Wappen

Die Heraldik hatte und hat sehr spezifische Regeln für die Zusammensetzung eines Wappens. Der grundlegendste Teil eines Wappens war die Errungenschaft. Eine Errungenschaft in Bezug auf Heraldik und Wappen war die vollständige Präsentation von Waffen, Wappen und Zubehör. Eine Leistung bestand aus acht Teilen und es gab sehr spezifische Regeln, welche Farben in einem Wappentier verwendet werden dürfen.

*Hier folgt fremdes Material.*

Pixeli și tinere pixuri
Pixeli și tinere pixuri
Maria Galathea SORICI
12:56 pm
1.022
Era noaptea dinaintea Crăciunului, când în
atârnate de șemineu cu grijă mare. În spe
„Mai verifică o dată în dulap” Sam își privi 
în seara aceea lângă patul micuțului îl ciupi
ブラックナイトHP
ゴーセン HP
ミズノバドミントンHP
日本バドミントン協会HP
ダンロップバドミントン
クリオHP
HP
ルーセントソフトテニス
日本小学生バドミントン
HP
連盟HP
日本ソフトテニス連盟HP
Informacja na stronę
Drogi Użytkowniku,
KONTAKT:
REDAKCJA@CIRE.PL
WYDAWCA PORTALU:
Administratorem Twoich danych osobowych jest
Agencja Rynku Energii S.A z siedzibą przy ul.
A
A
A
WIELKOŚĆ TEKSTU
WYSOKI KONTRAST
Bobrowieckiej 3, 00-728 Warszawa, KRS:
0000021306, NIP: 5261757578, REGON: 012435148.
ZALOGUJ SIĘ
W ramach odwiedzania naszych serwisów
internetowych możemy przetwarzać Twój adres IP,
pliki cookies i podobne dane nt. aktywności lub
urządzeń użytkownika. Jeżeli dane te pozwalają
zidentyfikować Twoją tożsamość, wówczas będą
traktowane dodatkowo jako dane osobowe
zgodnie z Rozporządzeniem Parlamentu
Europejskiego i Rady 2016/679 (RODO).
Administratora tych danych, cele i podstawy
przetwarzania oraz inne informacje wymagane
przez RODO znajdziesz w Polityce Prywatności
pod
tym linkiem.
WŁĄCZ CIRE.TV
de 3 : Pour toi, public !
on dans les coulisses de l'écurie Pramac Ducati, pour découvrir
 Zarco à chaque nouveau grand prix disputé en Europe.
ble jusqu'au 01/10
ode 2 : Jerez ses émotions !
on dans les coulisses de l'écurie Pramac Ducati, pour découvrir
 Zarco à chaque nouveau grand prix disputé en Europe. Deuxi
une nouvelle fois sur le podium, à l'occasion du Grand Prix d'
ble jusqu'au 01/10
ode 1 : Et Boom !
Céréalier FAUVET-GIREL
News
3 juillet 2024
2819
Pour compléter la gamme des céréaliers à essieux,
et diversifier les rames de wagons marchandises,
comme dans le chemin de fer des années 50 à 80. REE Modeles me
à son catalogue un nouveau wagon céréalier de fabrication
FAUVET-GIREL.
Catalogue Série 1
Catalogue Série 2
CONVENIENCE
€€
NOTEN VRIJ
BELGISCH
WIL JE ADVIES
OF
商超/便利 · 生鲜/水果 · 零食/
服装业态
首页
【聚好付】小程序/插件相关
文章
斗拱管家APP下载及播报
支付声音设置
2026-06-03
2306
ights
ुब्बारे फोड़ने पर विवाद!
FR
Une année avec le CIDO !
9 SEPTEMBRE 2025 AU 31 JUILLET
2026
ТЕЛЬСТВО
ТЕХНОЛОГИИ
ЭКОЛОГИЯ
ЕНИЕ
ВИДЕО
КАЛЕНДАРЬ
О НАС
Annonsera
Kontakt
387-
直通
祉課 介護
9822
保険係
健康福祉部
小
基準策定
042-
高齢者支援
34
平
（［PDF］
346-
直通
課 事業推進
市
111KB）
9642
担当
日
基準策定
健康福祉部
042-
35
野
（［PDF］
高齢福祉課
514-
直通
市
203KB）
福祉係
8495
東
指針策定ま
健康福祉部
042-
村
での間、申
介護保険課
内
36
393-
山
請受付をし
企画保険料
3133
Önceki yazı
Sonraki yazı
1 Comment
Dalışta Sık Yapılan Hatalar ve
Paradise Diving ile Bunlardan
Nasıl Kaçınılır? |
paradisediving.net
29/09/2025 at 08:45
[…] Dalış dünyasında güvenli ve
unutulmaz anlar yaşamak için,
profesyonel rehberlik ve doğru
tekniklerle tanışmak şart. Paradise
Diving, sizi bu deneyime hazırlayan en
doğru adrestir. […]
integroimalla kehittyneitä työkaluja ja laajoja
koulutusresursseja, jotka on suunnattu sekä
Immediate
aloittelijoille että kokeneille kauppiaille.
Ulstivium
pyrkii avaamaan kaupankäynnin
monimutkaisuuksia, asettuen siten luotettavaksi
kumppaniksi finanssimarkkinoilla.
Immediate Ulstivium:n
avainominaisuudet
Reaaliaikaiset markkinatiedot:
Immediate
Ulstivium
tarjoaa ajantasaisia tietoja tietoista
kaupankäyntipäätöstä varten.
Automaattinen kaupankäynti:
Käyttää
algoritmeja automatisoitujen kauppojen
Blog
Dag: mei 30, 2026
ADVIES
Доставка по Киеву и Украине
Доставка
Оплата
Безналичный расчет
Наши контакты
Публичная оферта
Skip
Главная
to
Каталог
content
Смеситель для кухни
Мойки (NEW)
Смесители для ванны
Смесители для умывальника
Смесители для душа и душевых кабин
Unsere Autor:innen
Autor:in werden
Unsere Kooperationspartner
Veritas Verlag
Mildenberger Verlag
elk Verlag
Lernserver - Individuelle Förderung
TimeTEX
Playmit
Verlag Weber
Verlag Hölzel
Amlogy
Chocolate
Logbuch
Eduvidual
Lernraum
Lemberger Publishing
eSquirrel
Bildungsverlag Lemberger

Die acht Teile einer Leistung waren:

  1. Das Schild
  2. Der Helm
  3. Der Mantel
  4. Der Kranz
  5. Das Wappen
  6. Die Unterstützer
  7. Die Kronen
  8. Die Mottos

Ein Schild galt als wichtigster Bestandteil eines Wappens. Ein Schild, der symbolisch für die Bedeutung eines Familienwappens steht, kann von sich aus ohne einen anderen Teil einer Leistung erscheinen. Über dem Schild erschien ein Helm, und die Art des Helms und seine Position zeigten den Rang des Besitzers an. Ein Mantel wehte von der Helmspitze und hüllte die Seiten eines Schildes ein. Es wird angenommen, dass ein Mantel dem Mantel ähneln sollte, den Kreuzritter im Nahen Osten trugen, um sie vor der Sonne zu schützen. Der Kranz war ein Stück verdrehte Seide, die das Gelenk des Helms bedeckte. Ein Wappen in einem Wappenschild war ursprünglich ein Gegenstand, den Ritter vor allem bei Turnieren am Helm trugen. Ein Unterstützer war entweder ein Modell eines Tieres oder einer Person, die den Schild hochzuhalten schien. Coronets waren nur Gleichaltrige - Herzöge, Grafen, Vizegrafen und Barone - und symbolisierten ihren Rang. Ein Motto wurde normalerweise am unteren Rand eines Schildes innerhalb einer Schriftrolle platziert, aber gelegentlich war es darüber zu sehen.

Die heraldische Färbung war ebenfalls sehr spezifisch. Ein Schild bestand aus Tinkturen, Metallen, Farben und Pelzen.

Tinkturen waren entweder Metall oder Farbe. Eine Metallfarbe war entweder Gold (oder) oder Silber (Silber). Die Farben waren rot (gules), blau (azurblau), schwarz (sable), grün (vert) und lila (purpur), während Pelze aus Hermelin (schwarze Flecken auf Weiß), Hermelin (weiße Flecken auf Schwarz) und Vair ( schwarz und silber). Eine allgemeine Regel war, dass eine Farbe nicht sofort auf einer anderen Farbe oder ein Metall auf einem anderen Metall erscheinen sollte.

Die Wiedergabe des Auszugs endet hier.